A brainchild of John U. Monro, then Director of Financial Aid, H.S.A. was set up with three purposes in mind: to supervise established enterprises and promote new business ventures for the benefit of students in need of financial aid; to provide experience in the practical management of business affairs; and "to foster, encourage and inculcate in its members qualities and habits of work, thrift, and self-reliance."
Ever growing, H.S.A. now handles beer mugs, college banners, birthday cakes, desk blotters, charter flights to Europe, three linen services, magazine and newspaper subscriptions, refrigerators, class rings, stationery, reserve book returns, long-distance furniture moving, and, of course, "milk, doughnuts and sandwiches." It publishes a slick paper guide for summer school students, and in termtime, the weekly Student Calendar. It runs a grill in the Union and in Eliot House; it sells hot-dogs in the stadium.

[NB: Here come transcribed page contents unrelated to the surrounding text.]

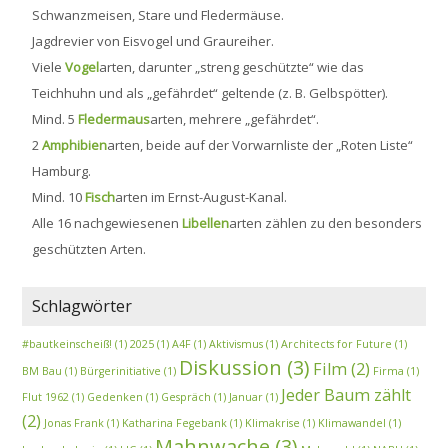
Schwanzmeisen, Stare und Fledermäuse.
Jagdrevier von Eisvogel und Graureiher.
Viele
Vogel
arten, darunter „streng geschützte“ wie das
Teichhuhn und als „gefährdet“ geltende (z. B. Gelbspötter).
Mind. 5
Fledermaus
arten, mehrere „gefährdet“.
2
Amphibien
arten, beide auf der Vorwarnliste der „Roten Liste“
Hamburg.
Mind. 10
Fisch
arten im Ernst-August-Kanal.
Alle 16 nachgewiesenen
Libellen
arten zählen zu den besonders
geschützten Arten.
Schlagwörter
#bautkeinscheiß!
(1)
2025
(1)
A4F
(1)
Aktivismus
(1)
Architects for Future
(1)
Diskussion
(3)
Film
(2)
BM Bau
(1)
Bürgerinitiative
(1)
Firma
(1)
Jeder Baum zählt
Flut 1962
(1)
Gedenken
(1)
Gespräch
(1)
Januar
(1)
(2)
Jonas Frank
(1)
Katharina Fegebank
(1)
Klimakrise
(1)
Klimawandel
(1)
Mahnwache
(3)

And the humble hotdog is H.S.A.'s biggest money-maker. One year ago the Stadium Concessions Agency took over food and program sales at football games from an outside professional organization. Sales rose 25 per cent the first year and may go even higher this season. Net profit to the managers and employees of Stadium Concessions reached nearly $10,000, a fifth of the total for H.S.A. as a whole.
Clad each Saturday in white rented uniforms (with "Harvard Student Agencies" embroidered in crimson), the student vendors plod up and down the aisles, crying their wares: hotdogs, peanuts, icecream, coffee and orange drink. Last week the Agency hired over 100 students as vendors. It is big business. Their vending equipment--tanks for the liquids, baskets for the other food--had to be purchased; carton after carton of supplies ordered; and the food prepared with either ice or fire.
As a final touch, the Agency has even taught its vendors how to appeal to their Harvard customers. "Get your icecold hotdog here," one was heard to wail, offering a tolerably warm specimen. Then plaintively, "Please, somebody buy this hotdog." And people do. Each sale earns three cents for the hawker, and a penny saved is $50,000 a year net.